From ee3e963bf63acb82711d711b41bb65ef49cc83a4 Mon Sep 17 00:00:00 2001
From: Jon Bolin <jonbolin@google.com>
Date: Mon, 18 Sep 2023 00:19:10 +0000
Subject: [PATCH 1/5] Cache OpSharding in mark_sharding

---
 torch_xla/csrc/init_python_bindings.cpp | 16 +++++----
 torch_xla/csrc/ir.cpp                   | 10 +++---
 torch_xla/experimental/xla_sharding.py  | 44 +++++++++++++++----------
 3 files changed, 42 insertions(+), 28 deletions(-)

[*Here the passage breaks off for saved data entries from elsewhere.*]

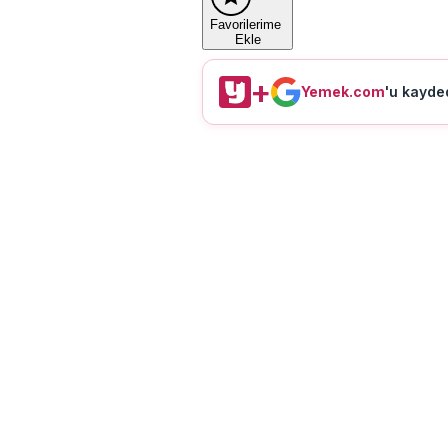
Favorilerime
Ekle
+
Yemek.com
'u kayded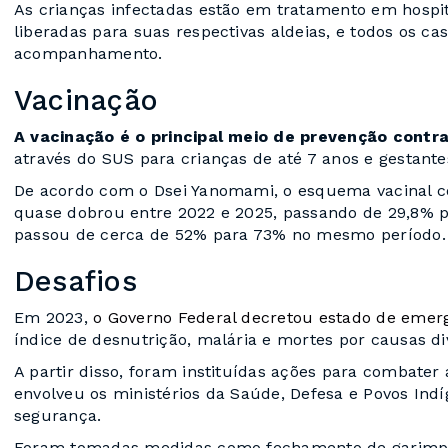
As crianças infectadas estão em tratamento em hospita
liberadas para suas respectivas aldeias, e todos os c
acompanhamento.
Vacinação
A vacinação é o principal meio de prevenção contr
através do SUS para crianças de até 7 anos e gestant
De acordo com o Dsei Yanomami, o esquema vacinal c
quase dobrou entre 2022 e 2025, passando de 29,8% pa
passou de cerca de 52% para 73% no mesmo período
Desafios
Em 2023,
o Governo Federal decretou estado de emer
índice de desnutrição, malária e mortes por causas di
A partir disso, foram instituídas ações para combater a 
envolveu os ministérios da Saúde, Defesa e Povos Indí
segurança.
Foram tomadas medidas como fechamento de garimpos 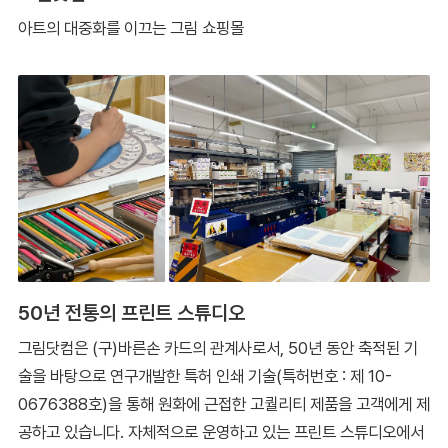
아트의 대중화를 이끄는 그림 쇼핑몰
50년 전통의 프린트 스튜디오
그림닷컴은 (구)바른손 카드의 관계사로서, 50년 동안 축적된 기
술을 바탕으로 연구개발한 특허 인쇄 기술(특허번호 : 제 10-
0676388호)을 통해 원화에 근접한 고퀄리티 제품을 고객에게 제
공하고 있습니다. 자체적으로 운영하고 있는 프린트 스튜디오에서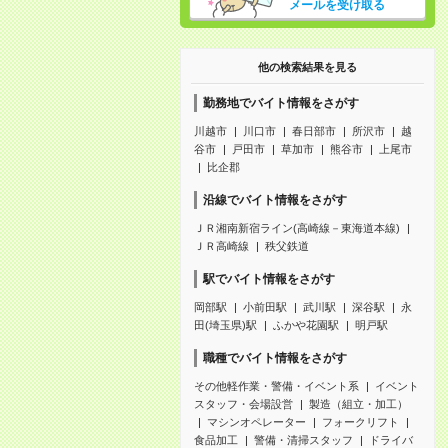
メールを受け取る
他の検索結果を見る
勤務地でバイト情報をさがす
川越市
川口市
春日部市
所沢市
越
谷市
戸田市
草加市
熊谷市
上尾市
比企郡
沿線でバイト情報をさがす
ＪＲ湘南新宿ライン(高崎線－東海道本線)
ＪＲ高崎線
秩父鉄道
駅でバイト情報をさがす
岡部駅
小前田駅
武川駅
深谷駅
永
田(埼玉県)駅
ふかや花園駅
明戸駅
職種でバイト情報をさがす
その他軽作業・警備・イベント系
イベント
スタッフ・会場設営
製造（組立・加工）
マシンオペレーター
フォークリフト
食品加工
警備・清掃スタッフ
ドライバ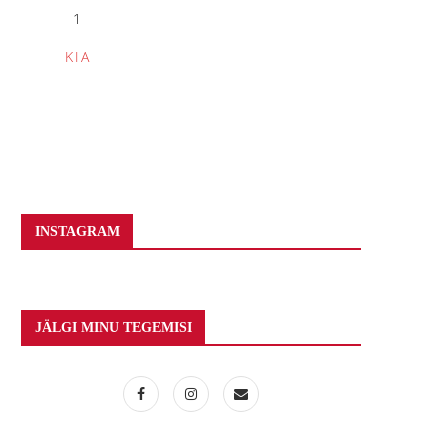
1
KIA
INSTAGRAM
JÄLGI MINU TEGEMISI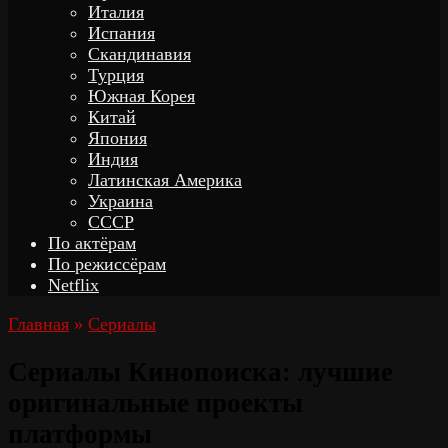
Италия
Испания
Скандинавия
Турция
Южная Корея
Китай
Япония
Индия
Латинская Америка
Украина
СССР
По актёрам
По режиссёрам
Netflix
Главная
»
Сериалы
Сериалы Кинопоиска: лучшие
оригинальные проекты
платформы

diff --git a/torch_xla/csrc/init_python_bindings.cpp b/torch_xla/csrc/init_python_bindings.cpp
index 2484642aad06..608c707f1285 100644
--- a/torch_xla/csrc/init_python_bindings.cpp
+++ b/torch_xla/csrc/init_python_bindings.cpp
@@ -1543,18 +1543,20 @@ void InitXlaModuleBindings(py::module m) {
                 weight_decay, eps, amsgrad, maximize, use_adamw);
           }
         });
+  py::class_<xla::OpSharding>(m, "OpSharding")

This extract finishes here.